Exercise objective:
In your answer, repeat each line of the data exactly.

Records for this task:
• • • • • • •

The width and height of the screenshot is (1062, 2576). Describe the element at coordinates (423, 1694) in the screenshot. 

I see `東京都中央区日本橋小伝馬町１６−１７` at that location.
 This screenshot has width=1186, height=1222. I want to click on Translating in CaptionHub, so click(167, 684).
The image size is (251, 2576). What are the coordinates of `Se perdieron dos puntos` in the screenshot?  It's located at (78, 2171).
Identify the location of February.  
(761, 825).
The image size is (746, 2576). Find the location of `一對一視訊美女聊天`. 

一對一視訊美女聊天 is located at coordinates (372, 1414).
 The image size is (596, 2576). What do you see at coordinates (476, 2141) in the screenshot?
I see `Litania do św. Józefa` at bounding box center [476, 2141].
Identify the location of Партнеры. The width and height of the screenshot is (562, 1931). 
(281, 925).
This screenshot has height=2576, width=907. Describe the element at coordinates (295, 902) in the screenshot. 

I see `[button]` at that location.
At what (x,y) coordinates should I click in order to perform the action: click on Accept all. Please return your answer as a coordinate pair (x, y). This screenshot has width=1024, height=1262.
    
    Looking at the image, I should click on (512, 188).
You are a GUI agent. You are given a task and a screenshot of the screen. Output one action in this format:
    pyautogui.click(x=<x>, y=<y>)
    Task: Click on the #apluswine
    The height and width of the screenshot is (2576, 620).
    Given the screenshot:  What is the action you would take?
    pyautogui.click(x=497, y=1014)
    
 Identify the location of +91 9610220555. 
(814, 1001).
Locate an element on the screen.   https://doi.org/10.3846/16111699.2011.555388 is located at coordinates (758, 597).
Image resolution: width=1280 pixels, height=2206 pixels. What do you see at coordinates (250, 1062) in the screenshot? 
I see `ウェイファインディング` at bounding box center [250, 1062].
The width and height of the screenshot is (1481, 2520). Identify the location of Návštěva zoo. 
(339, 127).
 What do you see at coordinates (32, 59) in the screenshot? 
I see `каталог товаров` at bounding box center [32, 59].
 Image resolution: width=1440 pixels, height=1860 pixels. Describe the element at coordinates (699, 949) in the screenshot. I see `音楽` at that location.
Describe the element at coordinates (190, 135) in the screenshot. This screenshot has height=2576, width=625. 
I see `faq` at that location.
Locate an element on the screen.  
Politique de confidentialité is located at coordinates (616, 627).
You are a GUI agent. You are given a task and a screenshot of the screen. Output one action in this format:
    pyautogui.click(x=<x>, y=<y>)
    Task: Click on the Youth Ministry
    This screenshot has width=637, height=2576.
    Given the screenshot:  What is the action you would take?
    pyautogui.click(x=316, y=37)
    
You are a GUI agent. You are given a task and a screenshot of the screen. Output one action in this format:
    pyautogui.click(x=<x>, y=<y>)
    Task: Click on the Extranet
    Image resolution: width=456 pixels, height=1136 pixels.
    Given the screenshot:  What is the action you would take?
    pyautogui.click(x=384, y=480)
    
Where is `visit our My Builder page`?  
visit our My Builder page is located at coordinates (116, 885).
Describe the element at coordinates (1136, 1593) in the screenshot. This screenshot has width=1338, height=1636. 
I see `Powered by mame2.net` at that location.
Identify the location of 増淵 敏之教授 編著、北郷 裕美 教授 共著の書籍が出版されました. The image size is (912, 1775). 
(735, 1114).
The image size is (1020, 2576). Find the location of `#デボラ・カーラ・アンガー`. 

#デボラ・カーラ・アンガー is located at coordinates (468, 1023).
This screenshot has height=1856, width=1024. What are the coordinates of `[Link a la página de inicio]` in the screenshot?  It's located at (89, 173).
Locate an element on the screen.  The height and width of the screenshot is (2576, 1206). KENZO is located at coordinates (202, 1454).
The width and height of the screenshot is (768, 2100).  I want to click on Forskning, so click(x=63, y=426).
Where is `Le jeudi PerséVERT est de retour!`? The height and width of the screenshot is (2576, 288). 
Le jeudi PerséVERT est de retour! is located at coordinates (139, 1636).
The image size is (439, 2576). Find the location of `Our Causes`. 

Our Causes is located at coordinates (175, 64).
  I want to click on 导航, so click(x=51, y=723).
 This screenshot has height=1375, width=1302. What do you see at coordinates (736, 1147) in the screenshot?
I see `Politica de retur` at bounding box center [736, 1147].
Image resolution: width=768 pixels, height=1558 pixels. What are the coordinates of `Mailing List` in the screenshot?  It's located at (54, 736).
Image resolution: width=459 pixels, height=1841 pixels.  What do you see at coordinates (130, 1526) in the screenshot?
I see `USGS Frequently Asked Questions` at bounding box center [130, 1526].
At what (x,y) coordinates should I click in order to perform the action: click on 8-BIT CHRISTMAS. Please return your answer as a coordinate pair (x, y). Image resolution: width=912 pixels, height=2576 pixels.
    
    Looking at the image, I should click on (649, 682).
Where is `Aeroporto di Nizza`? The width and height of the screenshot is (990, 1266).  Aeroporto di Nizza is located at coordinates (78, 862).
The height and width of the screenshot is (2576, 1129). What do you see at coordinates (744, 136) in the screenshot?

• • • • • • •

Answer:
The width and height of the screenshot is (1062, 2576). Describe the element at coordinates (423, 1694) in the screenshot. 

I see `東京都中央区日本橋小伝馬町１６−１７` at that location.
 This screenshot has width=1186, height=1222. I want to click on Translating in CaptionHub, so click(167, 684).
The image size is (251, 2576). What are the coordinates of `Se perdieron dos puntos` in the screenshot?  It's located at (78, 2171).
Identify the location of February.  
(761, 825).
The image size is (746, 2576). Find the location of `一對一視訊美女聊天`. 

一對一視訊美女聊天 is located at coordinates (372, 1414).
 The image size is (596, 2576). What do you see at coordinates (476, 2141) in the screenshot?
I see `Litania do św. Józefa` at bounding box center [476, 2141].
Identify the location of Партнеры. The width and height of the screenshot is (562, 1931). 
(281, 925).
This screenshot has height=2576, width=907. Describe the element at coordinates (295, 902) in the screenshot. 

I see `[button]` at that location.
At what (x,y) coordinates should I click in order to perform the action: click on Accept all. Please return your answer as a coordinate pair (x, y). This screenshot has width=1024, height=1262.
    
    Looking at the image, I should click on (512, 188).
You are a GUI agent. You are given a task and a screenshot of the screen. Output one action in this format:
    pyautogui.click(x=<x>, y=<y>)
    Task: Click on the #apluswine
    The height and width of the screenshot is (2576, 620).
    Given the screenshot:  What is the action you would take?
    pyautogui.click(x=497, y=1014)
    
 Identify the location of +91 9610220555. 
(814, 1001).
Locate an element on the screen.   https://doi.org/10.3846/16111699.2011.555388 is located at coordinates (758, 597).
Image resolution: width=1280 pixels, height=2206 pixels. What do you see at coordinates (250, 1062) in the screenshot? 
I see `ウェイファインディング` at bounding box center [250, 1062].
The width and height of the screenshot is (1481, 2520). Identify the location of Návštěva zoo. 
(339, 127).
 What do you see at coordinates (32, 59) in the screenshot? 
I see `каталог товаров` at bounding box center [32, 59].
 Image resolution: width=1440 pixels, height=1860 pixels. Describe the element at coordinates (699, 949) in the screenshot. I see `音楽` at that location.
Describe the element at coordinates (190, 135) in the screenshot. This screenshot has height=2576, width=625. 
I see `faq` at that location.
Locate an element on the screen.  
Politique de confidentialité is located at coordinates (616, 627).
You are a GUI agent. You are given a task and a screenshot of the screen. Output one action in this format:
    pyautogui.click(x=<x>, y=<y>)
    Task: Click on the Youth Ministry
    This screenshot has width=637, height=2576.
    Given the screenshot:  What is the action you would take?
    pyautogui.click(x=316, y=37)
    
You are a GUI agent. You are given a task and a screenshot of the screen. Output one action in this format:
    pyautogui.click(x=<x>, y=<y>)
    Task: Click on the Extranet
    Image resolution: width=456 pixels, height=1136 pixels.
    Given the screenshot:  What is the action you would take?
    pyautogui.click(x=384, y=480)
    
Where is `visit our My Builder page`?  
visit our My Builder page is located at coordinates (116, 885).
Describe the element at coordinates (1136, 1593) in the screenshot. This screenshot has width=1338, height=1636. 
I see `Powered by mame2.net` at that location.
Identify the location of 増淵 敏之教授 編著、北郷 裕美 教授 共著の書籍が出版されました. The image size is (912, 1775). 
(735, 1114).
The image size is (1020, 2576). Find the location of `#デボラ・カーラ・アンガー`. 

#デボラ・カーラ・アンガー is located at coordinates (468, 1023).
This screenshot has height=1856, width=1024. What are the coordinates of `[Link a la página de inicio]` in the screenshot?  It's located at (89, 173).
Locate an element on the screen.  The height and width of the screenshot is (2576, 1206). KENZO is located at coordinates (202, 1454).
The width and height of the screenshot is (768, 2100).  I want to click on Forskning, so click(x=63, y=426).
Where is `Le jeudi PerséVERT est de retour!`? The height and width of the screenshot is (2576, 288). 
Le jeudi PerséVERT est de retour! is located at coordinates (139, 1636).
The image size is (439, 2576). Find the location of `Our Causes`. 

Our Causes is located at coordinates (175, 64).
  I want to click on 导航, so click(x=51, y=723).
 This screenshot has height=1375, width=1302. What do you see at coordinates (736, 1147) in the screenshot?
I see `Politica de retur` at bounding box center [736, 1147].
Image resolution: width=768 pixels, height=1558 pixels. What are the coordinates of `Mailing List` in the screenshot?  It's located at (54, 736).
Image resolution: width=459 pixels, height=1841 pixels.  What do you see at coordinates (130, 1526) in the screenshot?
I see `USGS Frequently Asked Questions` at bounding box center [130, 1526].
At what (x,y) coordinates should I click in order to perform the action: click on 8-BIT CHRISTMAS. Please return your answer as a coordinate pair (x, y). Image resolution: width=912 pixels, height=2576 pixels.
    
    Looking at the image, I should click on (649, 682).
Where is `Aeroporto di Nizza`? The width and height of the screenshot is (990, 1266).  Aeroporto di Nizza is located at coordinates (78, 862).
The height and width of the screenshot is (2576, 1129). What do you see at coordinates (744, 136) in the screenshot?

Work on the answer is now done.